# [Task details]
With every picture left out, restate the listing below exactly as written.

=-=-=

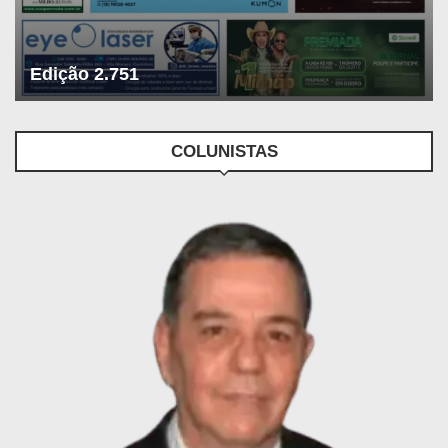
Edição 2.751
COLUNISTAS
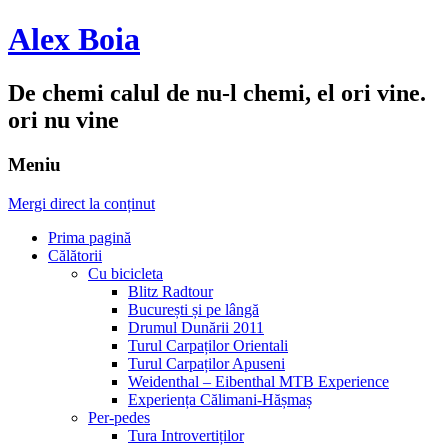
Alex Boia
De chemi calul de nu-l chemi, el ori vine.
ori nu vine
Meniu
Mergi direct la conținut
Prima pagină
Călătorii
Cu bicicleta
Blitz Radtour
București și pe lângă
Drumul Dunării 2011
Turul Carpaților Orientali
Turul Carpaților Apuseni
Weidenthal – Eibenthal MTB Experience
Experiența Călimani-Hășmaș
Per-pedes
Tura Introvertiților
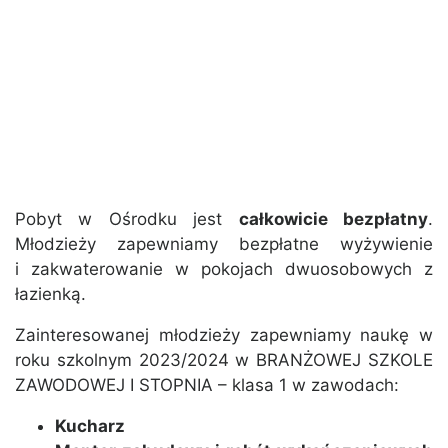
Pobyt w Ośrodku jest
całkowicie bezpłatny
.
Młodzieży zapewniamy bezpłatne wyżywienie
i zakwaterowanie w pokojach dwuosobowych z
łazienką.
Zainteresowanej młodzieży zapewniamy naukę w
roku szkolnym 2023/2024 w BRANŻOWEJ SZKOLE
ZAWODOWEJ I STOPNIA – klasa 1 w zawodach:
Kucharz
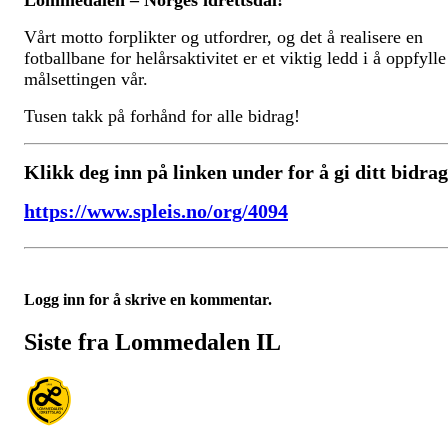
Lommedalen – Norges idrettsdal!
Vårt motto forplikter og utfordrer, og det å realisere en
fotballbane for helårsaktivitet er et viktig ledd i å oppfylle
målsettingen vår.
Tusen takk på forhånd for alle bidrag!
Klikk deg inn på linken under for å gi ditt bidrag
https://www.spleis.no/org/4094
Logg inn for å skrive en kommentar.
Siste fra Lommedalen IL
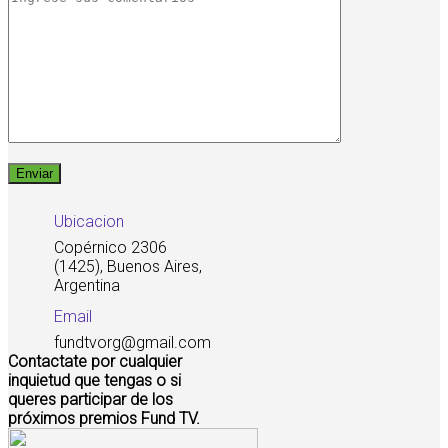
Ubicacion
Copérnico 2306
(1425), Buenos Aires,
Argentina
Email
fundtvorg@gmail.com
Contactate por cualquier
inquietud que tengas o si
queres participar de los
próximos premios Fund TV.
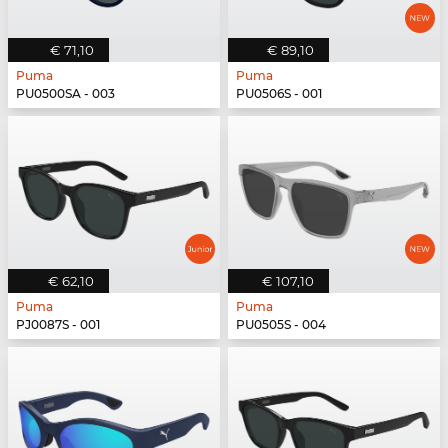
€ 71,10
€ 89,10
Puma
Puma
PU0500SA - 003
PU0506S - 001
€ 62,10
€ 107,10
Puma
Puma
PJ0087S - 001
PU0505S - 004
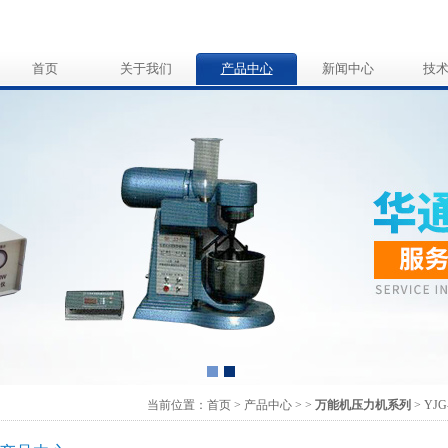
首页
关于我们
产品中心
新闻中心
技
当前位置：
首页
>
产品中心
>
>
万能机压力机系列
> YJ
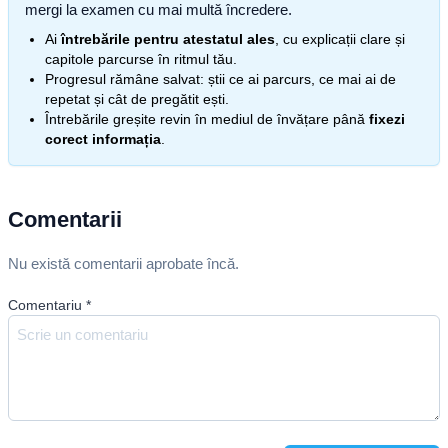
mergi la examen cu mai multă încredere.
Ai
întrebările pentru atestatul ales
, cu explicații clare și
capitole parcurse în ritmul tău.
Progresul rămâne salvat: știi ce ai parcurs, ce mai ai de
repetat și cât de pregătit ești.
Întrebările greșite revin în mediul de învățare până
fixezi
corect informația
.
Comentarii
Nu există comentarii aprobate încă.
Comentariu
*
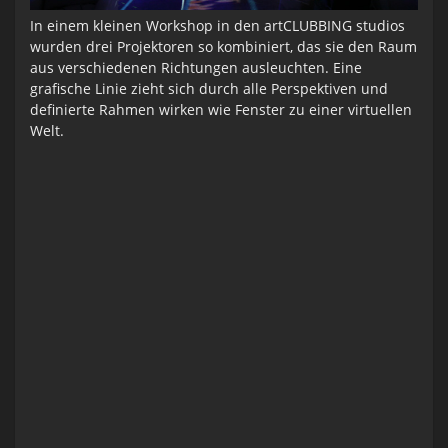
In einem kleinen Workshop in den
art
CLUBBING
studios
wurden drei Projektoren so kombiniert, das sie den Raum
aus verschiedenen Richtungen ausleuchten. Eine
grafische Linie zieht sich durch alle Perspektiven und
definierte Rahmen wirken wie Fenster zu einer virtuellen
Welt.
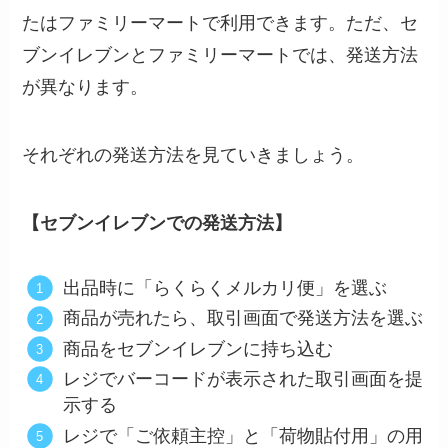
たはファミリーマートで利用できます。ただ、セ
ブンイレブンとファミリーマートでは、発送方法
が異なります。
それぞれの発送方法を見ていきましょう。
【セブンイレブンでの発送方法】
出品時に「らくらくメルカリ便」を選ぶ
商品が売れたら、取引画面で発送方法を選ぶ
商品をセブンイレブンに持ち込む
レジでバーコードが表示された取引画面を提
示する
レジで「ご依頼主控」と「荷物貼付用」の用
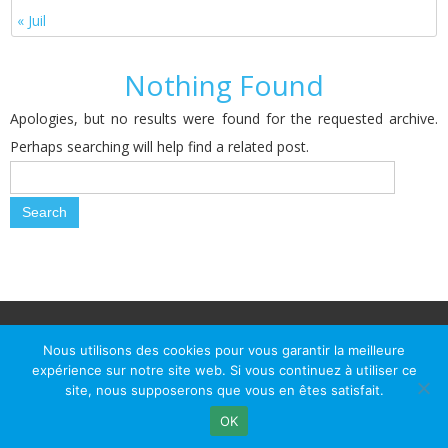
« Juil
Nothing Found
Apologies, but no results were found for the requested archive.
Perhaps searching will help find a related post.
© Le Passage d Agen 2022
Mairie du Passage d'Agen, BP 7, place du Général de Gaulle, 47520
Nous utilisons des cookies pour vous garantir la meilleure
Le Passage d'Agen - Téléphone: +33 5 53 77 18 77
expérience sur notre site web. Si vous continuez à utiliser ce
site, nous supposerons que vous en êtes satisfait.
OK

=-=-=

# [Response below]
Edição 2.751
COLUNISTAS
Alex Boia
De chemi calul de nu-l chemi, el ori vine.
ori nu vine
Meniu
Mergi direct la conținut
Prima pagină
Călătorii
Cu bicicleta
Blitz Radtour
București și pe lângă
Drumul Dunării 2011
Turul Carpaților Orientali
Turul Carpaților Apuseni
Weidenthal – Eibenthal MTB Experience
Experiența Călimani-Hășmaș
Per-pedes
Tura Introvertiților
Pobyt w Ośrodku jest
całkowicie bezpłatny
.
Młodzieży zapewniamy bezpłatne wyżywienie
i zakwaterowanie w pokojach dwuosobowych z
łazienką.
Zainteresowanej młodzieży zapewniamy naukę w
roku szkolnym 2023/2024 w BRANŻOWEJ SZKOLE
ZAWODOWEJ I STOPNIA – klasa 1 w zawodach:
Kucharz
Lommedalen – Norges idrettsdal!
Vårt motto forplikter og utfordrer, og det å realisere en
fotballbane for helårsaktivitet er et viktig ledd i å oppfylle
målsettingen vår.
Tusen takk på forhånd for alle bidrag!
Klikk deg inn på linken under for å gi ditt bidrag
https://www.spleis.no/org/4094
Logg inn for å skrive en kommentar.
Siste fra Lommedalen IL
Ubicacion
Copérnico 2306
(1425), Buenos Aires,
Argentina
Email
fundtvorg@gmail.com
Contactate por cualquier
inquietud que tengas o si
queres participar de los
próximos premios Fund TV.
€ 71,10
€ 89,10
Puma
Puma
PU0500SA - 003
PU0506S - 001
€ 62,10
€ 107,10
Puma
Puma
PJ0087S - 001
PU0505S - 004
首页
关于我们
产品中心
新闻中心
技
当前位置：
首页
>
产品中心
>
>
万能机压力机系列
> YJ
mergi la examen cu mai multă încredere.
Ai
întrebările pentru atestatul ales
, cu explicații clare și
capitole parcurse în ritmul tău.
Progresul rămâne salvat: știi ce ai parcurs, ce mai ai de
repetat și cât de pregătit ești.
Întrebările greșite revin în mediul de învățare până
fixezi
corect informația
.
Comentarii
Nu există comentarii aprobate încă.
Comentariu
*
In einem kleinen Workshop in den
art
CLUBBING
studios
wurden drei Projektoren so kombiniert, das sie den Raum
aus verschiedenen Richtungen ausleuchten. Eine
grafische Linie zieht sich durch alle Perspektiven und
definierte Rahmen wirken wie Fenster zu einer virtuellen
Welt.
たはファミリーマートで利用できます。ただ、セ
ブンイレブンとファミリーマートでは、発送方法
が異なります。
それぞれの発送方法を見ていきましょう。
【セブンイレブンでの発送方法】
出品時に「らくらくメルカリ便」を選ぶ
商品が売れたら、取引画面で発送方法を選ぶ
商品をセブンイレブンに持ち込む
レジでバーコードが表示された取引画面を提
示する
レジで「ご依頼主控」と「荷物貼付用」の用
« Juil
Nothing Found
Apologies, but no results were found for the requested archive.
Perhaps searching will help find a related post.
© Le Passage d Agen 2022
Mairie du Passage d'Agen, BP 7, place du Général de Gaulle, 47520
Nous utilisons des cookies pour vous garantir la meilleure
Le Passage d'Agen - Téléphone: +33 5 53 77 18 77
expérience sur notre site web. Si vous continuez à utiliser ce
site, nous supposerons que vous en êtes satisfait.
OK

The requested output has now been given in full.